*** Block opens ***

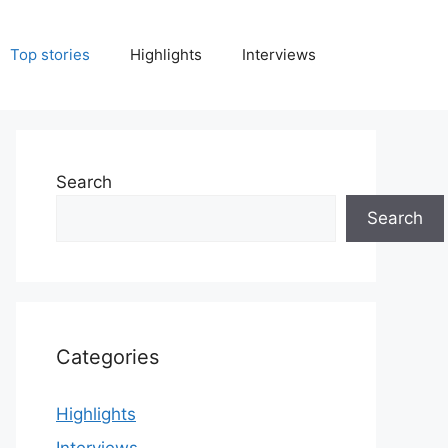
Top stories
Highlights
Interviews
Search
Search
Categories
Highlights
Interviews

*** Block closes ***
*** Block opens ***

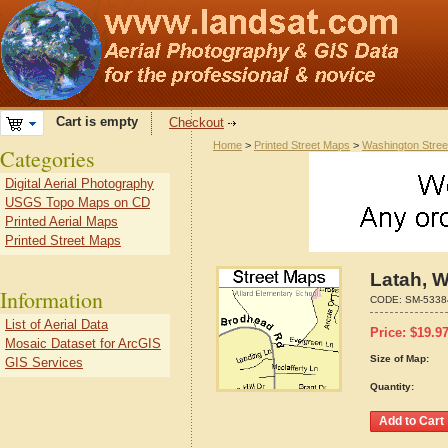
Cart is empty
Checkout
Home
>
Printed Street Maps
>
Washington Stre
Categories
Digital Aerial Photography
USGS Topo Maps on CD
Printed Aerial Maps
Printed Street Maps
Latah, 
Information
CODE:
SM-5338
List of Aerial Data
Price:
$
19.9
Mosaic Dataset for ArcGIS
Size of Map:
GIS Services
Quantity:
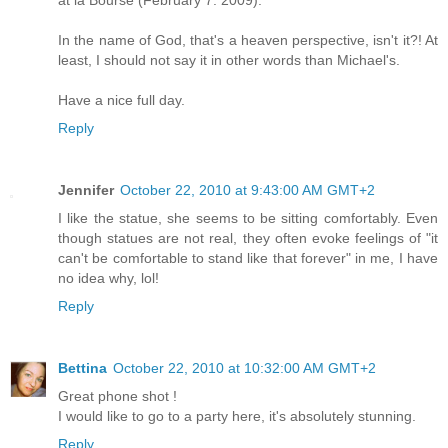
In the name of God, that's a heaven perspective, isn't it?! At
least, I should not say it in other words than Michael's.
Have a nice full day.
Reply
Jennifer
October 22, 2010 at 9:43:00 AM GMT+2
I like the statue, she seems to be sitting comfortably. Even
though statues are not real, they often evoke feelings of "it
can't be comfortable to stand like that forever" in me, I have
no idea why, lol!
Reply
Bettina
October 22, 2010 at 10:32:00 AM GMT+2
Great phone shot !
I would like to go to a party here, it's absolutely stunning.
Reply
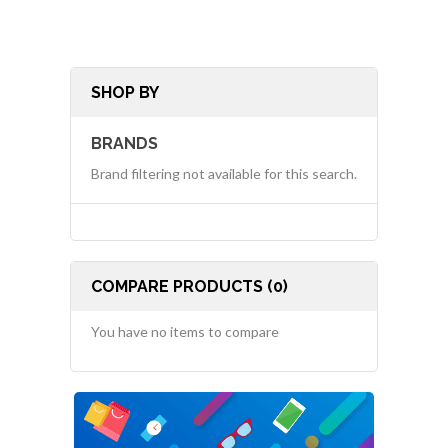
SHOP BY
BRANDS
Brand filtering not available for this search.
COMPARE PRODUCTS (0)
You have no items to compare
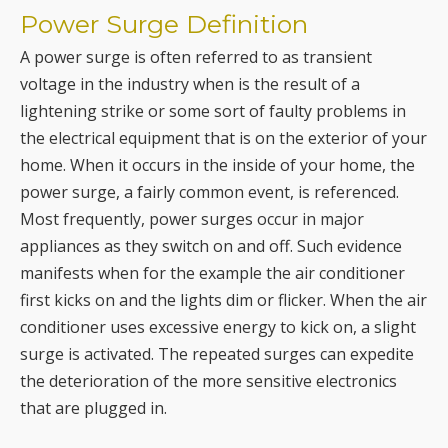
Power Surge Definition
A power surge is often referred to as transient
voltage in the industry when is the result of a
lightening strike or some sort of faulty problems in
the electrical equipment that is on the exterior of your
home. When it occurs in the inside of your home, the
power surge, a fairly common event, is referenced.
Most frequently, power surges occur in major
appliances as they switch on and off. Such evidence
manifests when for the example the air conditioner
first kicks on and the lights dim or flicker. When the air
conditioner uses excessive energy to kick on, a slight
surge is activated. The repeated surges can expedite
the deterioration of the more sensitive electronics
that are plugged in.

*** Block closes ***

* Work instructions
For this exercise, copy each line from the listing above that has the word "Aerial".

* Response area
Digital Aerial Photography
Printed Aerial Maps
List of Aerial Data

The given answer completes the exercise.